In order to extract historical information from the strongly tendentious biblical stories about Jesus, and to understand how this historical material may have been interpreted in an early Jewish environment, Tobias Hägerland has studied numerous source texts in different languages including Greek, Aramaic, Coptic and Ethiopic. He also builds on the research conducted internationally today on a common academic basis into the historical Jesus.
“The texts about Jesus and the forgiveness of sins are good examples of how the Gospels weave together historical information with religious notions and interpretations,” explains Tobias Hägerland. Jesus’ view on forgiveness, as shown in the text material, differs on a number of points from the way the first Christians thought about forgiveness, and this points towards the existence of a historical core in the texts. On the other hand, the story in the Gospels of the very negative reaction of opponents of Jesus to his actions on the issue is not historically credible in light of other Jewish texts about human mediation of forgiveness. Here, a comparison with ancient school rhetoric shows how the polemic features in the story may have been caused by rhetorical strategies rather than by a historical conflict between Jesus and the scribes of his day.

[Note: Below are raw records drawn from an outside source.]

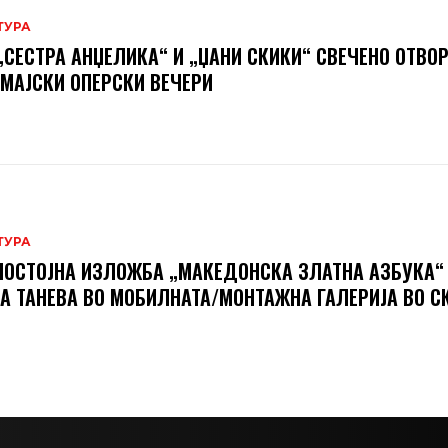
ТУРА
„СЕСТРА АНЏЕЛИКА“ И „ЏАНИ СКИКИ“ СВЕЧЕНО ОТВО
 МАЈСКИ ОПЕРСКИ ВЕЧЕРИ
ТУРА
ОСТОЈНА ИЗЛОЖБА „МАКЕДОНСКА ЗЛАТНА АЗБУКА“
А ТАНЕВА ВО МОБИЛНАТА/МОНТАЖНА ГАЛЕРИЈА ВО С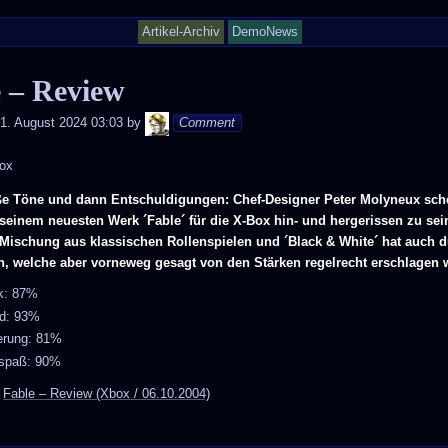
Artikel-Archiv
DemoNews
 – Review
Andy
1. August 2024 03:03
by
Comment
ox
ße Töne und dann Entschuldigungen: Chef-Designer Peter Molyneux sch
seinem neuesten Werk ´Fable´ für die X-Box hin- und hergerissen zu sei
 Mischung aus klassischen Rollenspielen und ´Black & White´ hat auch 
n, welche aber vorneweg gesagt von den Stärken regelrecht erschlagen 
ik: 87%
d: 93%
erung: 81%
lspaß: 90%
:
Fable – Review (Xbox / 06.10.2004)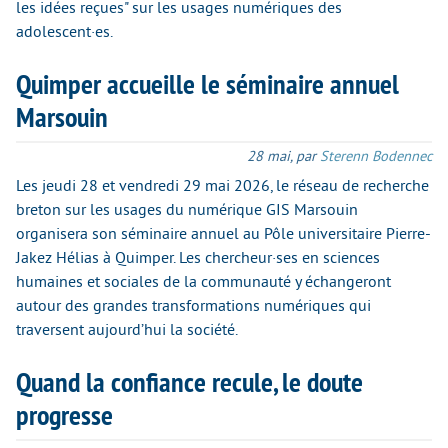
les idées reçues" sur les usages numériques des
adolescent·es.
Quimper accueille le séminaire annuel
Marsouin
28 mai
,
par
Sterenn Bodennec
Les jeudi 28 et vendredi 29 mai 2026, le réseau de recherche
breton sur les usages du numérique GIS Marsouin
organisera son séminaire annuel au Pôle universitaire Pierre-
Jakez Hélias à Quimper. Les chercheur·ses en sciences
humaines et sociales de la communauté y échangeront
autour des grandes transformations numériques qui
traversent aujourd’hui la société.
Quand la confiance recule, le doute
progresse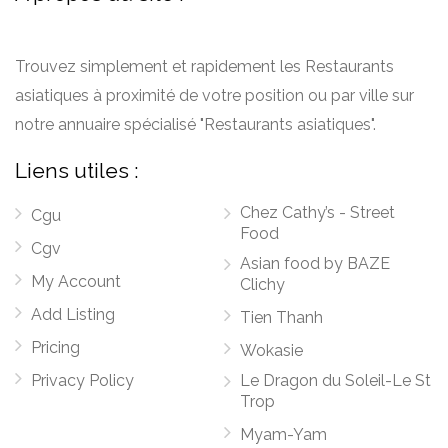
Trouvez simplement et rapidement les Restaurants
asiatiques à proximité de votre position ou par ville sur
notre annuaire spécialisé "Restaurants asiatiques".
Liens utiles :
Chez Cathy’s - Street
Cgu
Food
Cgv
Asian food by BAZE
My Account
Clichy
Add Listing
Tien Thanh
Pricing
Wokasie
Privacy Policy
Le Dragon du Soleil-Le St
Trop
Myam-Yam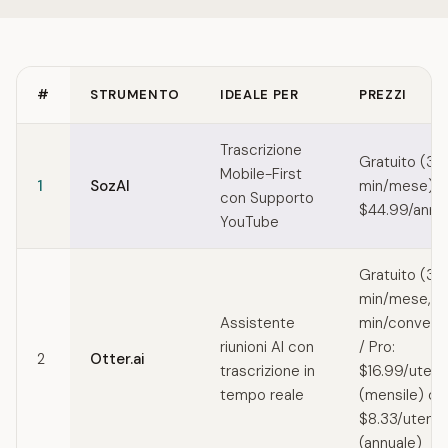
#
STRUMENTO
IDEALE PER
PREZZI
Quick comparison of Krisp alternatives
Trascrizione
Gratuito (30
Mobile-First
1
SozAI
min/mese) /
con Supporto
$44.99/anno
YouTube
Gratuito (30
min/mese, 3
Assistente
min/convers
riunioni AI con
/ Pro:
2
Otter.ai
trascrizione in
$16.99/uten
tempo reale
(mensile) o
$8.33/utent
(annuale)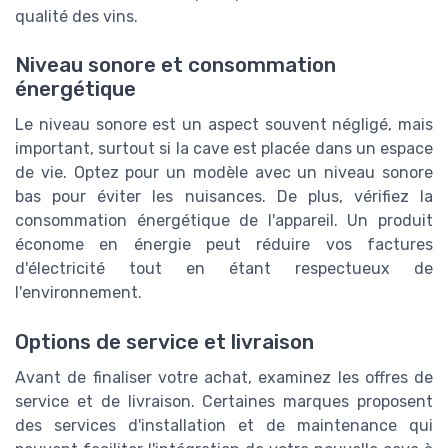
qualité des vins.
Niveau sonore et consommation
énergétique
Le niveau sonore est un aspect souvent négligé, mais
important, surtout si la cave est placée dans un espace
de vie. Optez pour un modèle avec un niveau sonore
bas pour éviter les nuisances. De plus, vérifiez la
consommation énergétique de l'appareil. Un produit
économe en énergie peut réduire vos factures
d'électricité tout en étant respectueux de
l'environnement.
Options de service et livraison
Avant de finaliser votre achat, examinez les offres de
service et de livraison. Certaines marques proposent
des services d'installation et de maintenance qui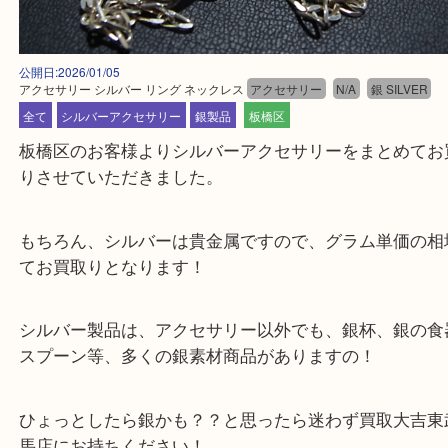
公開日:2026/01/05
アクセサリー シルバー リング ネックレス
アクセサリー
N/A
銀 SILV
全て
シルバーアクセサリー
銀製品
板橋区
板橋区のお客様よりシルバーアクセサリーをまとめ
りさせていただきました。
もちろん、シルバーは貴金属ですので、グラム単価
てお買取りとなります！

The dissertation draws attention to a couple of previously partly overlooked passages by early Jewish authors who appear to express in words the notion that prophets could forgive sins – that is to say convey forgiveness from God to human beings. The fact that the historical Jesus was perceived as a prophet by himself and others is also one of Hägerland’s conclusions.
“But not just any prophet, ‘the Anointed One of the Spirit’, the last and greatest prophet that God, according to a common view, would send to the people of Israel. As a miracle worker and preacher, Jesus entered into this role in different ways, including by preaching and conveying forgiveness.”